Each were gripping in their own way, but by far Eliza and Nell’s stories were the most intense.

The only thing I didn’t like was the ‘present day’ storyline of Cassandra was a bit boring in comparison to Eliza and Nell’s stories. I found myself skimming Cassandra’s story (but of course feeling for her in her own tragic life).

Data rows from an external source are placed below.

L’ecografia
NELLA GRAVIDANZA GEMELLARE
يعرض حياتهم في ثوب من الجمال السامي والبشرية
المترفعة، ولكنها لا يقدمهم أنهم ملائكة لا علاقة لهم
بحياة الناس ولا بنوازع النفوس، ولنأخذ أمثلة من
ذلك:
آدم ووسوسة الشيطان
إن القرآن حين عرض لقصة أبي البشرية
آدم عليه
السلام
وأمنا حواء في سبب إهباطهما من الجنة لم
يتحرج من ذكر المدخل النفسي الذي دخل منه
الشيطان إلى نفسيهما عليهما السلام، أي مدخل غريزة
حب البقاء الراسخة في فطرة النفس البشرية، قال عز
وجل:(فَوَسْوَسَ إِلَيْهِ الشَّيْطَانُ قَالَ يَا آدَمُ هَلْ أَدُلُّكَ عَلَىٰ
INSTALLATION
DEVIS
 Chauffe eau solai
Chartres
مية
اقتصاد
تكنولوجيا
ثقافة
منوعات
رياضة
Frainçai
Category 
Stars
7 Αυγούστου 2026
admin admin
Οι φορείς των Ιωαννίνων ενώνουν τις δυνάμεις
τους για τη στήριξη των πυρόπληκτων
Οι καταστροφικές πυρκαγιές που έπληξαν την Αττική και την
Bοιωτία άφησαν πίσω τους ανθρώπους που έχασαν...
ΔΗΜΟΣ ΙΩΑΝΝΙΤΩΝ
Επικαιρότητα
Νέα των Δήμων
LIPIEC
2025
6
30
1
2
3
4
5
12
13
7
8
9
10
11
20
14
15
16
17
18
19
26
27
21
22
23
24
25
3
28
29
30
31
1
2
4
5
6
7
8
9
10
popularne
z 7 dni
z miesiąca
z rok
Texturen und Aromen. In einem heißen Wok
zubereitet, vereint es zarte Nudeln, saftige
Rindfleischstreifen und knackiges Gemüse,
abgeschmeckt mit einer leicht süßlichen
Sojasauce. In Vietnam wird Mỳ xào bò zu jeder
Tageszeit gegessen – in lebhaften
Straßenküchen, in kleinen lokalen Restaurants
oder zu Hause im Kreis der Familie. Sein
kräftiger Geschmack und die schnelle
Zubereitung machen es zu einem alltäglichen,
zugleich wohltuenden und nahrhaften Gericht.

Anyways, totally recommend this book and will give it 4 stars.

Summary:
Kate Morton’s The Forgotten Garden takes root in your imagination and grows into something enchanting–from a little girl with no memories left alone on a ship to Australia, to a fog-soaked London river bend where orphans comfort themselves with stories of Jack the Ripper, to a Cornish sea heaving against wind-whipped cliffs, crowned by an airless manor house where an overgrown hedge maze ends in the walled garden of a cottage left to rot. This hidden bit of earth revives barren hearts, while the mysterious Authoress’s fairy tales (every bit as magical and sinister as Grimm’s) whisper truths and ignite the imaginary lives of children. As Morton draws you through a thicket of secrets that spans generations, her story could cross into fairy tale territory if her characters weren’t clothed in such complex flesh, their judgment blurred by the heady stench of emotions (envy, lust, pride, love) that furtively flourished in the glasshouse of Edwardian society. While most ache for a spotless mind’s eternal sunshine, the Authoress meets the past as “a cruel mistress with whom we must all learn to dance,” and her stories gift children with this vital muscle memory.

The Forest of Hands and Teeth: Carrie Ryan

Okay, LOVED this book!

It was all end of the world meets 28 days later, but with less gore and a lot more tragic love.

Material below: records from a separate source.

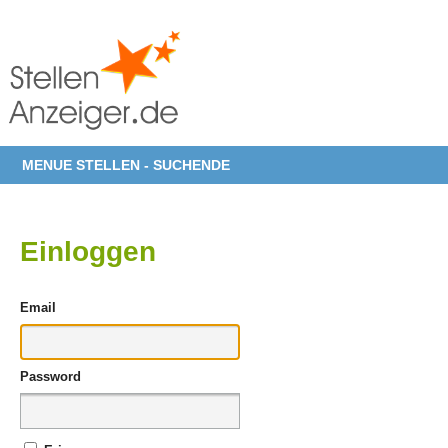
MENUE STELLEN - SUCHENDE
Einloggen
Email
Password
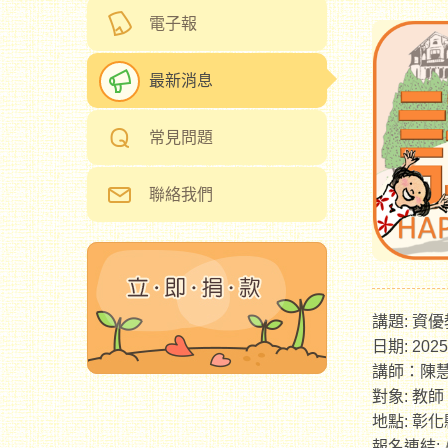
電子報
最新消息
常見問題
聯絡我們
講題: 資
日期: 2025
講師：陳
對象: 教師
地點: 彰
報名連結:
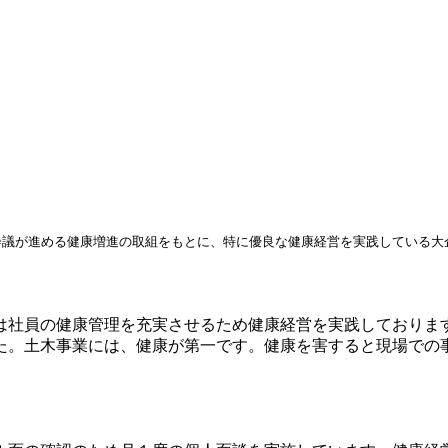
会議が進める健康増進の取組をもとに、特に優良な健康経営を実践している大
社員の健康管理を充実させるため健康経営を実践しております
した。土木事業には、健康が第一です。健康を害すると現場で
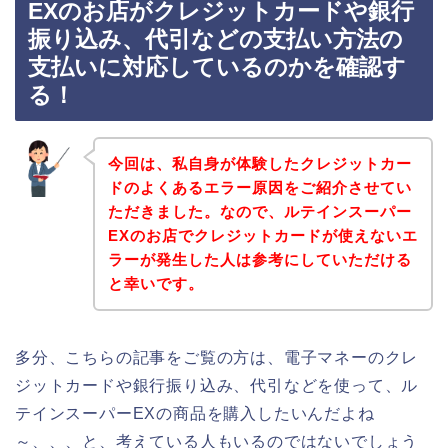
EXのお店がクレジットカードや銀行
振り込み、代引などの支払い方法の
支払いに対応しているのかを確認す
る！
今回は、私自身が体験したクレジットカー
ドのよくあるエラー原因をご紹介させてい
ただきました。なので、ルテインスーパー
EXのお店でクレジットカードが使えないエ
ラーが発生した人は参考にしていただける
と幸いです。
多分、こちらの記事をご覧の方は、電子マネーのクレ
ジットカードや銀行振り込み、代引などを使って、ル
テインスーパーEXの商品を購入したいんだよね
～、、、と、考えている人もいるのではないでしょう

I really enjoyed this book and was totally into it and didn’t want to put it down. I actually will always have fond memories of this book because I read it on our road trip to Tuscany and my husband kept getting irritated that I had my nose in my book -er- Kindle instead of staring at the majesty of the Alps! 🙂

Anyways, the book was fantastic and totally recommend it with 5 stars!

Summary:
Mary knows little about the past and why the world now contains two types of people: those in her village and the undead outside the fence, who prey upon the flesh of the living. The Sisters protect their village and provide for the continuance of the human race. After her mother is bitten and joins the Unconsecrated, Mary is sent to the Sisters to be prepared for marriage to her friend Harry. But then the fences are breached and the life she has known is gone forever. Mary; Harry; Travis, whom Mary loves but who is betrothed to her best friend; her brother and his wife; and an orphaned boy set out into the unknown to search for safety, answers to their questions, and a reason to go on living. In this sci-fi/horror novel, the suspense that Ryan has created from the very first page on entices and tempts readers so that putting the book down is not an option. The author skillfully conceals and reveals just enough information to pique curiosity while also maintaining an atmosphere of creepiness that is expected in a zombie story. Some of the descriptions of death and mutilation of both the Unconsecrated and the living are graphic. The story is riveting, even though it leaves a lot of questions to be explained in the sequel.